この素材は熱膨張が少ないため、フレキシブルジョイント機構を不要としている。


ところで、
街角で、迫力ある音を出してはいるが、なぜか走り出しがやけに遅い車を
見かけたことはないだろうか?

リアピースマフラーをはじめとする排気系の変更は、
変化がわかりやすいだけに安易に交換してしまいがちだが、
気がつけばディチューンに陥っていることがしばしばある。

メーカーがその車に最適なトルク曲線を与えているにもかかわらず、
敢てそこに手を加えようというだから、
エキマニを含め、排気系パーツの選択は目的意識をもって行いたい。

最後に、
レガシィのエキマニの換装は、以下の点に気をつければさほど難しい作業ではない。

(ポイント1)
リジットラックはしっかりかけて固定。
純正エキマニのサビが落ちるので、眼鏡やゴーグル等があると大変便利。

(ポイント2)
O2センサーのハーネスをよじって、根元を切ってしまわないために
バッテリーの斜め下についているフックを事前に外しておく。

(ポイント3)
純正のエキマニはかなり重い。
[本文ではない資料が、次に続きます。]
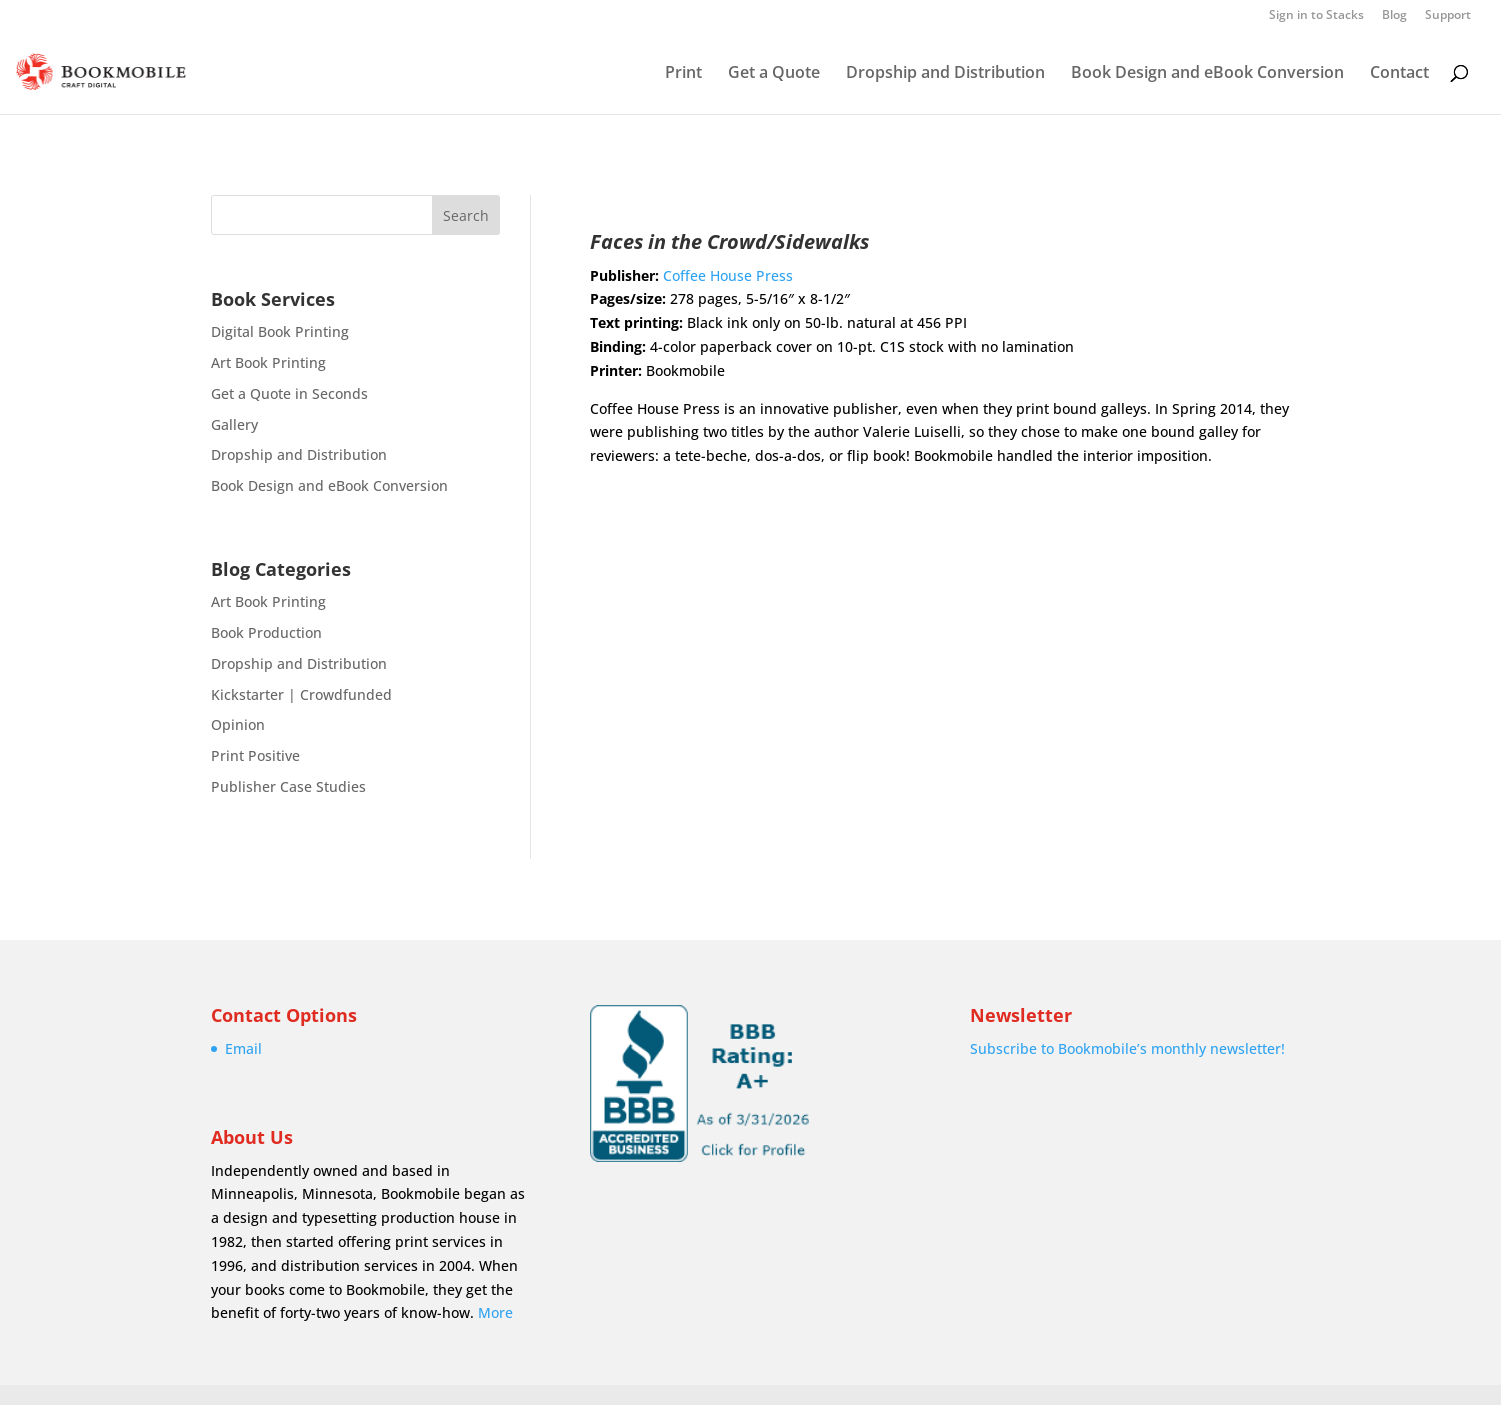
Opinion (238, 724)
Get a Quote (774, 74)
タービン側を外してからエンジン側を外す。
各ボルトを均等に緩めながら、ひとりの場合は手と足を使って受け止める。

(ポイント4)
ガスケットは排気漏れの原因となる。どんな場合でも必ず新品と交換する。
試しに使い回してみたところ、みごと排気漏れして再脱着した(笑)

Dsc00001Rimg0008
(新品のエキマニ用ガスケット)           (交換したエキマニ用ガスケット)

(ポイント5)
各ボルトは必ず焼き入れされている純正の硬質ボルトを使用する。
他のボルトでは、熱膨張を起こす恐れがある。
その危険性は、もはや書く必要はないだろう。
       
(ポイント6)
同様の理由で、各ボルトを締めるときのトルク管理をしっかり行う。
締めすぎると、熱膨張した際に溶接部に歪みを生じ、
エキマニが割れる原因となる。実は、これもかつて経験した(苦笑)


時間とヤル気のある人は、是非、挑戦して欲しい。